### What you will do
From the line containing "Mentions légales (41, 282)" down to the line containing "Accueil (61, 1364)" in the records below, reproduce every line exactly, ends included, and omit all others.

### Dataset
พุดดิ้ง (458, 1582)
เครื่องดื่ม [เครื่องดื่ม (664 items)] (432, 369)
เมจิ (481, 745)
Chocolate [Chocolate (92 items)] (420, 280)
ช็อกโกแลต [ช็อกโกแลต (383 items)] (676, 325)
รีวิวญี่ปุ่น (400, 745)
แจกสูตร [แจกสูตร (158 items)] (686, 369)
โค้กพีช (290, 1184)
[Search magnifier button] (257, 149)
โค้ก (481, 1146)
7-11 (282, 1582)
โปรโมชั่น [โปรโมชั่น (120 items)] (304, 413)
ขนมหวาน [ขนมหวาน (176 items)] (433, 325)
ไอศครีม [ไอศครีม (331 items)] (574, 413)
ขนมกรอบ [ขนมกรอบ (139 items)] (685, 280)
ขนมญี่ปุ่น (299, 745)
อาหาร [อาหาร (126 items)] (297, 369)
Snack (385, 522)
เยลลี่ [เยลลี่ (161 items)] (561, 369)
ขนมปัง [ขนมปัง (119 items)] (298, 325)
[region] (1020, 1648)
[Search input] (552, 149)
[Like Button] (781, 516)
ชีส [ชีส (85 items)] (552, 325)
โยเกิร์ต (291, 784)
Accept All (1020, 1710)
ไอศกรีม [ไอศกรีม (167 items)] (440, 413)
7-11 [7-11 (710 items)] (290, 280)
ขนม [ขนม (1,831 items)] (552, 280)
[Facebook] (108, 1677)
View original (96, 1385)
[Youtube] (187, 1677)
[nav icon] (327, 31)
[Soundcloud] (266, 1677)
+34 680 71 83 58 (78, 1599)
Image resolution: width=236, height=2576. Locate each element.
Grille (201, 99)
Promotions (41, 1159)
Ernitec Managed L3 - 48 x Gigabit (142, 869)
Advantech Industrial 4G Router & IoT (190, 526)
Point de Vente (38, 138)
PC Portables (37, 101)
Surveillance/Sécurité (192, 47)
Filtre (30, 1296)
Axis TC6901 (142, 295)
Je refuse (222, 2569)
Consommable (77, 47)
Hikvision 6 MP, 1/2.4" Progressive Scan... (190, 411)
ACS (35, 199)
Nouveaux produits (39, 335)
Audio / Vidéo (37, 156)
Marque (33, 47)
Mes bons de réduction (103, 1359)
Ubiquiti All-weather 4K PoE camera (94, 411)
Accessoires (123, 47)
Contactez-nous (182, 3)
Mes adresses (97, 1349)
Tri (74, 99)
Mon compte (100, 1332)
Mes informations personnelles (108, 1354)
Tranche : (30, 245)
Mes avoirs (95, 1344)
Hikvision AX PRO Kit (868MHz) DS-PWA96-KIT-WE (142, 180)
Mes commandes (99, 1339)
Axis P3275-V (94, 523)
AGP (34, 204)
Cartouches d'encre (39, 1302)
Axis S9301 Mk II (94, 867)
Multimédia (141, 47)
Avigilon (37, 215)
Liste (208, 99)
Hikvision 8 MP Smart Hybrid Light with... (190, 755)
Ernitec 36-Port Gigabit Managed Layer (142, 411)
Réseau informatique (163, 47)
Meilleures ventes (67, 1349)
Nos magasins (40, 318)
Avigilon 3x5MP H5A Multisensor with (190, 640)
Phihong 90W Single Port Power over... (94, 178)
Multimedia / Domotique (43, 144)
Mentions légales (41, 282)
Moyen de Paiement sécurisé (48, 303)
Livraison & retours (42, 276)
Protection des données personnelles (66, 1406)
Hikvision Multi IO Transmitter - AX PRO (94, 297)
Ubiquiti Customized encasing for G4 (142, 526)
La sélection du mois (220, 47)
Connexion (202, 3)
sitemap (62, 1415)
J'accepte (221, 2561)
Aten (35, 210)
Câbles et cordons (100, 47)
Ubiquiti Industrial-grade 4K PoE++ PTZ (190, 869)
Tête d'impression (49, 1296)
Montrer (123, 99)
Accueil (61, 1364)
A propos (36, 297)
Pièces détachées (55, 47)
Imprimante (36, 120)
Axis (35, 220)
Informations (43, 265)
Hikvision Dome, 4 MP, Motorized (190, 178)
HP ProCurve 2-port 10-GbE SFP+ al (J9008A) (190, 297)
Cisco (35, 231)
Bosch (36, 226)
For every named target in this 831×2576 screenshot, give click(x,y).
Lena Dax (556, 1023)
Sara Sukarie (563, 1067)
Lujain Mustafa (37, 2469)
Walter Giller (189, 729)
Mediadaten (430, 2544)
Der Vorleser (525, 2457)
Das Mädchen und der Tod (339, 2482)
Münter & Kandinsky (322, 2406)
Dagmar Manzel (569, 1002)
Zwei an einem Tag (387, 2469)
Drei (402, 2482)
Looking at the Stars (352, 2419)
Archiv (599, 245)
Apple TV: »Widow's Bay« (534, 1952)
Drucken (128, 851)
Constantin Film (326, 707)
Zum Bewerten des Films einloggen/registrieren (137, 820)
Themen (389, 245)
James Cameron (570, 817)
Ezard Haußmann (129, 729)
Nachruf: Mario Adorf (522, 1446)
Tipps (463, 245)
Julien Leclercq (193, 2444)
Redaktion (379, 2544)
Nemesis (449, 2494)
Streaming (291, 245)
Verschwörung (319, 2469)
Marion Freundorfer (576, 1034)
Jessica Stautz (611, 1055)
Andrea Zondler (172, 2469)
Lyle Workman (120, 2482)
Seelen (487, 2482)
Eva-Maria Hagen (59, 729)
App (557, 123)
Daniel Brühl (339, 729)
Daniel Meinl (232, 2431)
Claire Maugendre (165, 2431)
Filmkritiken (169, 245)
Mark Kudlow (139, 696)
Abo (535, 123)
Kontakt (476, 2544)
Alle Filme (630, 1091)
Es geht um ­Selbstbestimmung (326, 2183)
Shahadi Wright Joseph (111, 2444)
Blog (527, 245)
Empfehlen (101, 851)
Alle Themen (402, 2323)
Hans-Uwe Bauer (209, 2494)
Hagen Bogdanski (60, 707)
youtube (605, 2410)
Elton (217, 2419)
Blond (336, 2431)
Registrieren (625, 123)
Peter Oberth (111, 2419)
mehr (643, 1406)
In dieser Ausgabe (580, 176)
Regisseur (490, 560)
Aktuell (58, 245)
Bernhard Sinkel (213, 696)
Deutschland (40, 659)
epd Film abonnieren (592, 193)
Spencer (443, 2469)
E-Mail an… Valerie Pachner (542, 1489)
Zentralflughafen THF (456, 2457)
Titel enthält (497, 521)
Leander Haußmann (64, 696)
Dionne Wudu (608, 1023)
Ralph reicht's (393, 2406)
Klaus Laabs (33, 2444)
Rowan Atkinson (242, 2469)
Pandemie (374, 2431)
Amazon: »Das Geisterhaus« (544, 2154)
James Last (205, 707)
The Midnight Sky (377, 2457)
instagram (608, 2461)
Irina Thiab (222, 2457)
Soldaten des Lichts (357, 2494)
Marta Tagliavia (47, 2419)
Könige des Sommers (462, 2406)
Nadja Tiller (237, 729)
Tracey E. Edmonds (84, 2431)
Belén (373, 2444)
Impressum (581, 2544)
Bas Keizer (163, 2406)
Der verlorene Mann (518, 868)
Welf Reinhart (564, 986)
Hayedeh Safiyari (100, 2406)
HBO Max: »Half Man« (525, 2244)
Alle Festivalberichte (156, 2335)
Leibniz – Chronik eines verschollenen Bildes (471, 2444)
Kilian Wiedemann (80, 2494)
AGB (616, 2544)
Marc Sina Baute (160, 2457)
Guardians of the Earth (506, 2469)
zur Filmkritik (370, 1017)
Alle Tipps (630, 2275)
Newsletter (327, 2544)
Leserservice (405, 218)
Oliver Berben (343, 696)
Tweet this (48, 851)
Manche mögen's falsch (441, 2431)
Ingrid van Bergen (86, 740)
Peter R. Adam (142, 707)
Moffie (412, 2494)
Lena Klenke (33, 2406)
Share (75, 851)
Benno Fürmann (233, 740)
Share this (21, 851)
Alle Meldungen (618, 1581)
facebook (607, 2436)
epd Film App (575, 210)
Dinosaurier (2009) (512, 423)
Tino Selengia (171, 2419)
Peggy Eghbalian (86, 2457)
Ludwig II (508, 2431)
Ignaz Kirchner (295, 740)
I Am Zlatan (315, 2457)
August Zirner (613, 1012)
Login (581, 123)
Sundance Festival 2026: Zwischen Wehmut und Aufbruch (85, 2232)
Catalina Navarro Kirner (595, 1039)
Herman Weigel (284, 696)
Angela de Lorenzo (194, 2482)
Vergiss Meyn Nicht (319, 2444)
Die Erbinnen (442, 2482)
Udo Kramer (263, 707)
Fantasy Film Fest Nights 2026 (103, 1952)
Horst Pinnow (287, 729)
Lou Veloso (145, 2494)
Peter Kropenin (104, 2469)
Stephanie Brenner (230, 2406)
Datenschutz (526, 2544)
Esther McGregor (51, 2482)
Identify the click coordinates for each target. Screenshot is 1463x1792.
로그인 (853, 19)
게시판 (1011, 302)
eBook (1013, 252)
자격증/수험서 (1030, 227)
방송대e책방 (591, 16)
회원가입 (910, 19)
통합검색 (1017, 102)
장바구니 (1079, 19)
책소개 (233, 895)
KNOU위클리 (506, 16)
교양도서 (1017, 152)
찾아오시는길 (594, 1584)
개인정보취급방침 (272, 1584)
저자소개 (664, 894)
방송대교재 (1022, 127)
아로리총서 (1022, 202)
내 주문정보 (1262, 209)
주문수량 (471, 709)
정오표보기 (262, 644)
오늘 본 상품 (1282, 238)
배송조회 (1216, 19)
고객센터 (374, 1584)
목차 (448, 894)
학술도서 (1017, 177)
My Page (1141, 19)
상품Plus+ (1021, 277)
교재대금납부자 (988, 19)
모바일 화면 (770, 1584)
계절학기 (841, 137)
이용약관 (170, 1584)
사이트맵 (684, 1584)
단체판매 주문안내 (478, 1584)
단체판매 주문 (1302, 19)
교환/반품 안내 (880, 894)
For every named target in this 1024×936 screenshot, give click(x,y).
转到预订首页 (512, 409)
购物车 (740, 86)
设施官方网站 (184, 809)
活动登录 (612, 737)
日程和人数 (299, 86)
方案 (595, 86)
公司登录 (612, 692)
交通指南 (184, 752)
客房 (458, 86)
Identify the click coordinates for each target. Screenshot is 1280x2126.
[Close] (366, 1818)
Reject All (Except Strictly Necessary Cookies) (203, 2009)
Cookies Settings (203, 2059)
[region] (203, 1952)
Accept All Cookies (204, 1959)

### Answer space
Mentions légales (41, 282)
Moyen de Paiement sécurisé (48, 303)
Livraison & retours (42, 276)
Protection des données personnelles (66, 1406)
Hikvision Multi IO Transmitter - AX PRO (94, 297)
Ubiquiti Customized encasing for G4 (142, 526)
La sélection du mois (220, 47)
Connexion (202, 3)
sitemap (62, 1415)
J'accepte (221, 2561)
Aten (35, 210)
Câbles et cordons (100, 47)
Ubiquiti Industrial-grade 4K PoE++ PTZ (190, 869)
Tête d'impression (49, 1296)
Montrer (123, 99)
Accueil (61, 1364)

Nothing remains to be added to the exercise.